I went to a tattoo exhibition a few months ago. This had photos of various Singaporeans showing their tattoos and a brief story about them. The whole exhibit was about the stories behind the tattoos; why they got them, what they meant (if anything). Through the tattoo, you got an insight into their lives.

Several of the people shown had their tattoos done purely for decorative reasons. They liked the designs, or created them themselves. It was art for arts sake. The most moving photo was of an old man showing some blurry blue-black lines on his shoulder. You'd almost miss them if they weren't pointed out.

He grew up during the Japanese occupation of Singapore and his brother tattooed their initials on each other so that their family could identify their bodies should they be killed or mutilated.
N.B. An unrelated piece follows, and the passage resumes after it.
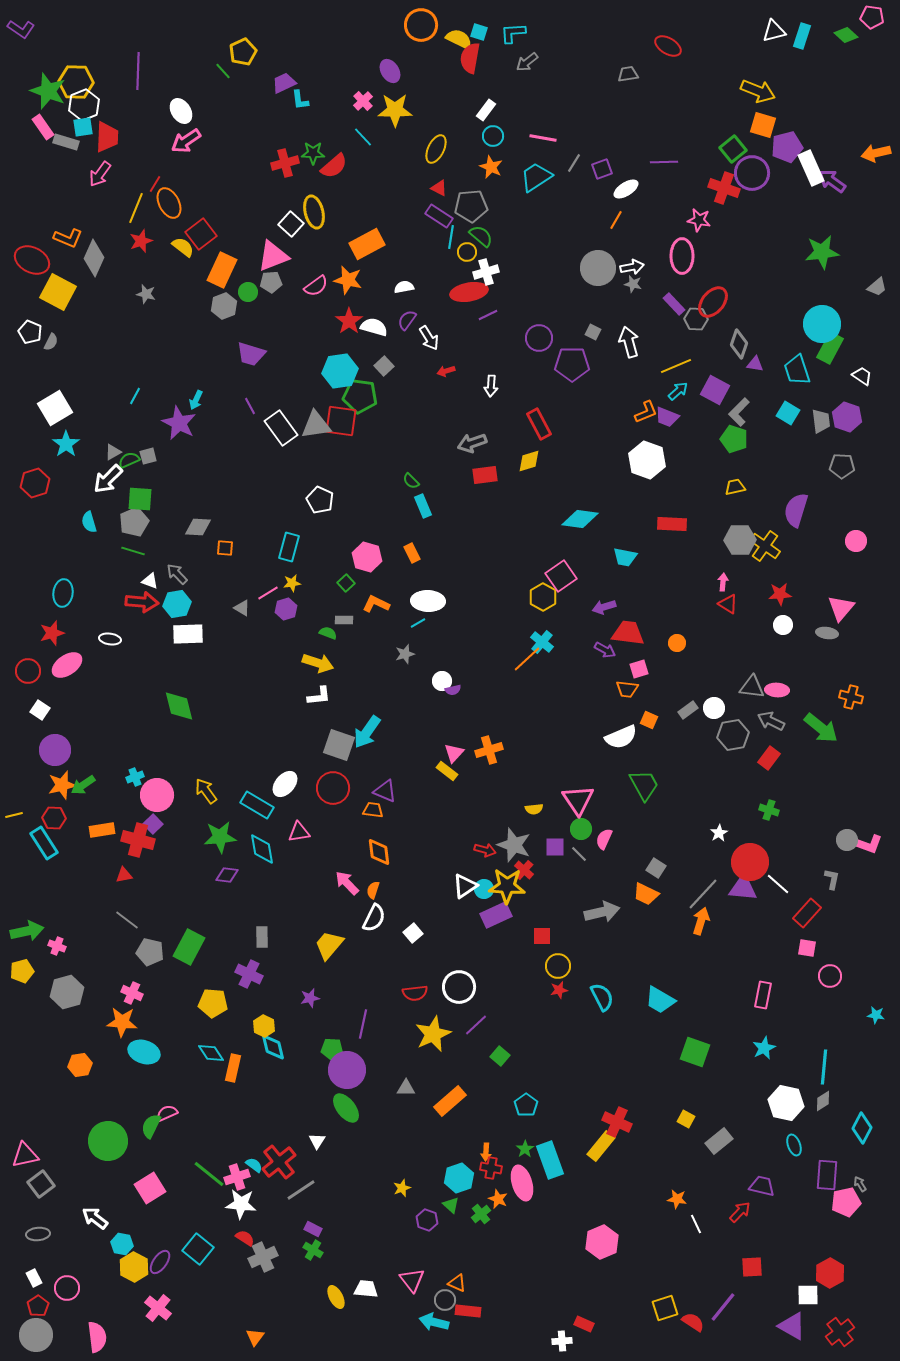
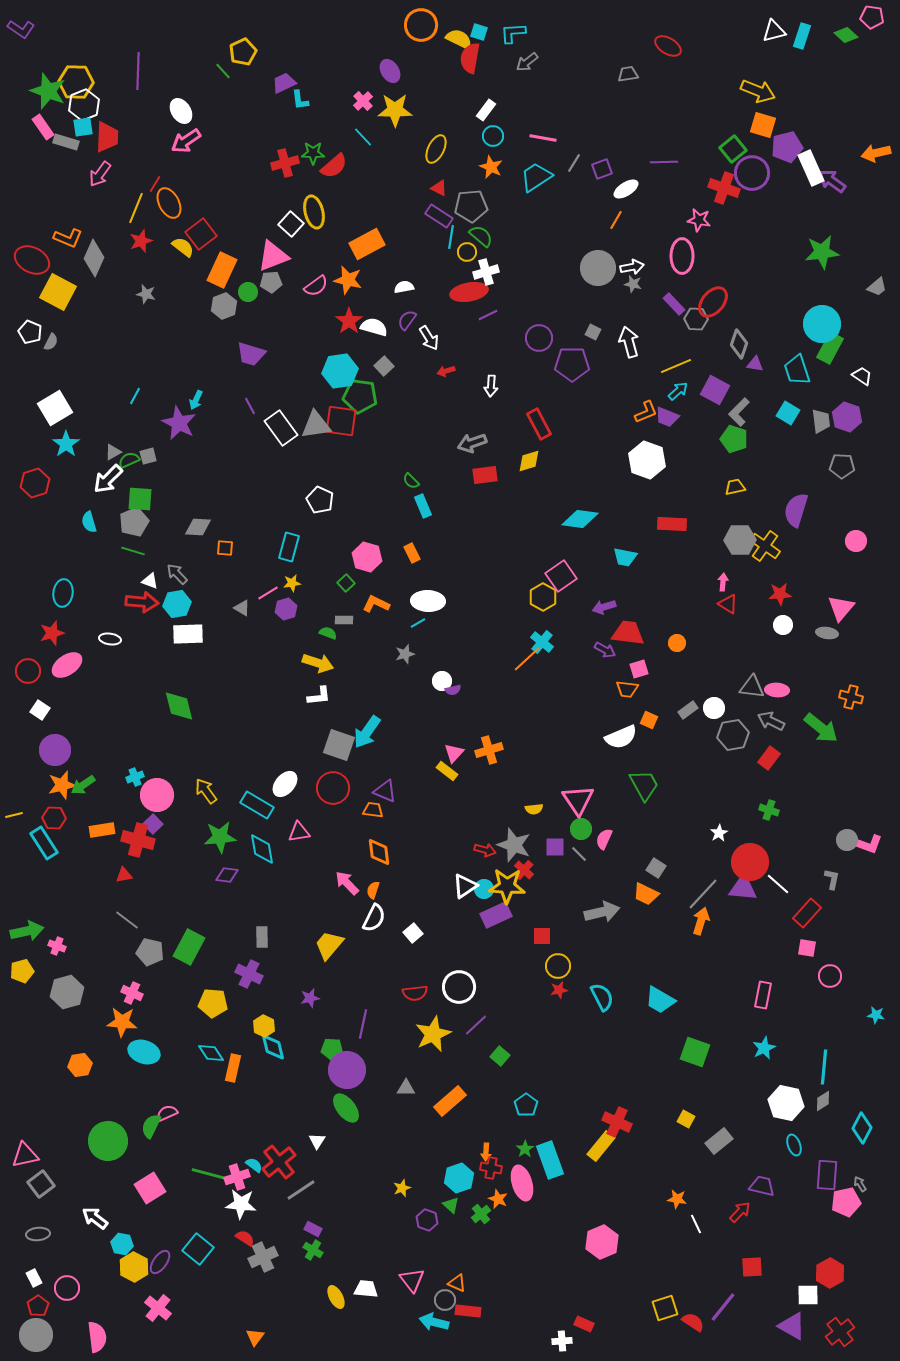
green line at (209, 1174): rotated 24 degrees counterclockwise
I was stopped in my tracks by this story - I remembered my grandmother's and aunt's stories about living during the occupation; huddling under the bed in a corner while the soldiers swept under with their bayonets glinting in the dim light, their father making a false wall so they could hide behind when they came looking for women, my aunt losing her only treasured photo of her childhood because the Japanese soldier threw the frame on the ground, broke the glass and urinated over it.
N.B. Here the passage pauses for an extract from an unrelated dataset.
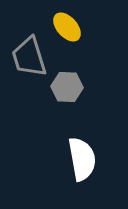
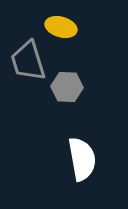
yellow ellipse: moved 6 px left; rotated 32 degrees counterclockwise
gray trapezoid: moved 1 px left, 4 px down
There's a bartender with heavily tattooed arms, full sleeves Japanese-style but with more Chinese motifs. He talks about getting out of prison and his tattoo for enduring/tolerance: the Chinese character made up of a knife above a heart.
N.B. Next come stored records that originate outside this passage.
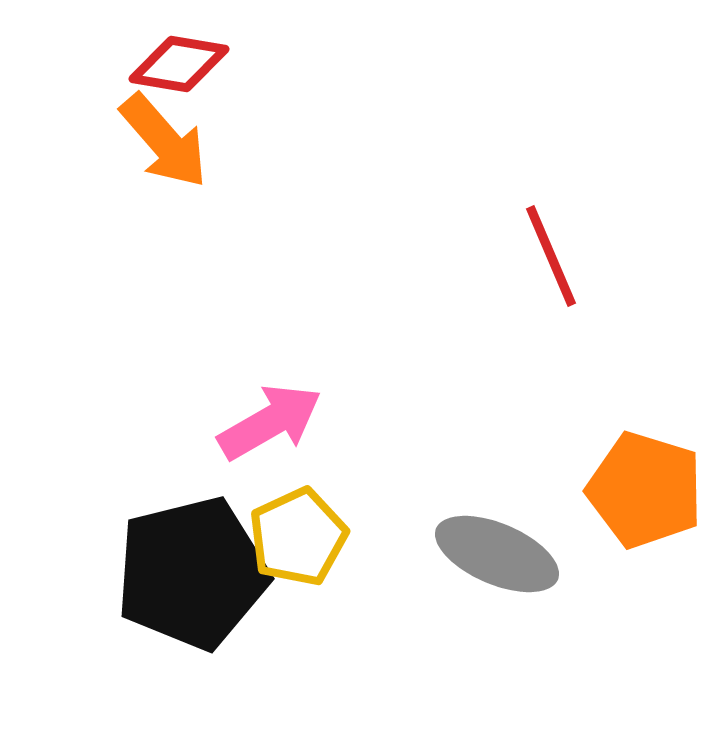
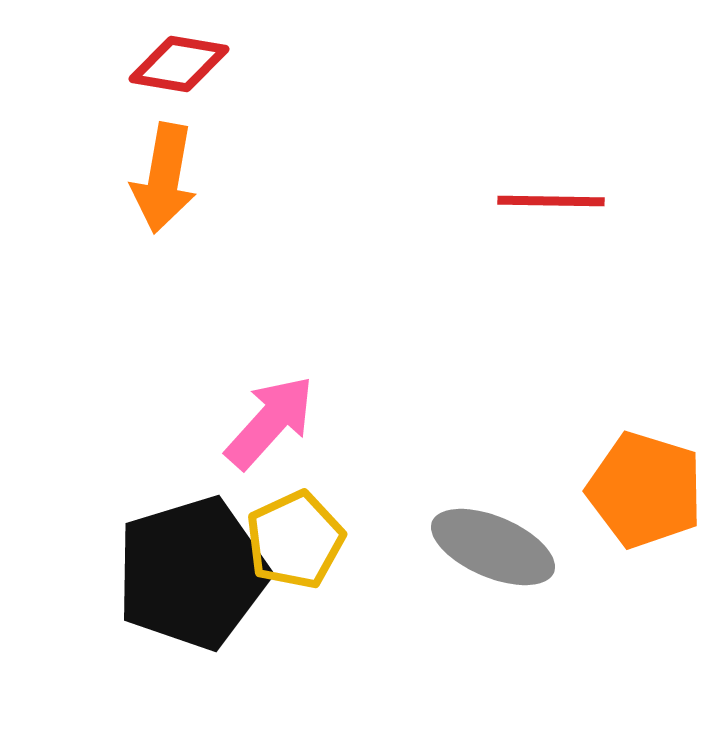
orange arrow: moved 37 px down; rotated 51 degrees clockwise
red line: moved 55 px up; rotated 66 degrees counterclockwise
pink arrow: rotated 18 degrees counterclockwise
yellow pentagon: moved 3 px left, 3 px down
gray ellipse: moved 4 px left, 7 px up
black pentagon: rotated 3 degrees counterclockwise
A mother tells of recovering from a bad marriage breakup and she sought to express her inner emotional pain through the physical pain of a tattoo. She chose her starsign Libra watching over her son's Leon. A father tells of a raging sun on his deltoid as his light-of-his-life, the son that died in childhood.

A young girl with a whole scene from a storybook on her left arm and shoulder describes the inner world that she escapes to. She's talking to a cat in a fantasy landscape as she prefers animals to people.

Then there is the guy who wanted a bar code tattoo because he thought it was "unique". He wasn't sure what number to get, I guess he didn't want to accidentally set off the supermarket scanners with "Bananas $1.99". So, he chose his girlfriends NRIC (Identity Card) number. She paid for it for their anniversary; how 'romantic'.

I wonder if he'll ever realise the irony in doing what he did in a country like Singapore? It's a militaristic one-party state that fortunately has a reasonably benevolent ruling family in charge. Nevertheless, it's highly monitored and everything is cross-linked to your identification number. I heard that all you need to apply for a mortgage is your NRIC - they can pull up your entire credit history, asset listing, etc. with just that.

My tattoos also tell stories. Most of them complicated and interwoven with previous and past events in my life. There's more detail to what I'm about to describe, but in the interest of keeping things interesting, I'll tell them to you in person.

Here's a brief description anyway. My koi (Japanese carp) is about serenity, peace and quieting the mind. It swims up because it strives to do better. Carp swim up-river to spawn. There is also the Chinese legend of how dragons are born when a carp swims up river and jumps through the Pearl Gate. Perhaps one day my carp (me) will reach the gate and jump through and I will finally be the dragon I could be. In case you don't know, I was born in the year of the dragon and my surname is the character 'dragon'.

The bamboo was suggested by my artist after a visit to a tattoo convention in Sibu. I thought it was cool as I wanted something big and long to show off a bit. This signifies for me growth and flexibility; to be able to bend and flex, adapt to change but keep still keep growing.

To pre-empt questions:
Yes, it hurt. It's like small needles scratching your skin until it bleeds. But he knows when to lift off so you get about 2 seconds to catch your breath before he continues. The pain is proportional to the sensitivity of the skin in that part of the body.

The koi took three 2-hour sessions: outline, shading 1 then shading 2. The bamboo was meant to be completed in one 1-hour session but I fussed with the original drawing and he got tired as it was the end of the day, so it took two 2-hour sessions. There's still a touchup session to finish off the koi's eye and perhaps correct some of the leaf detail.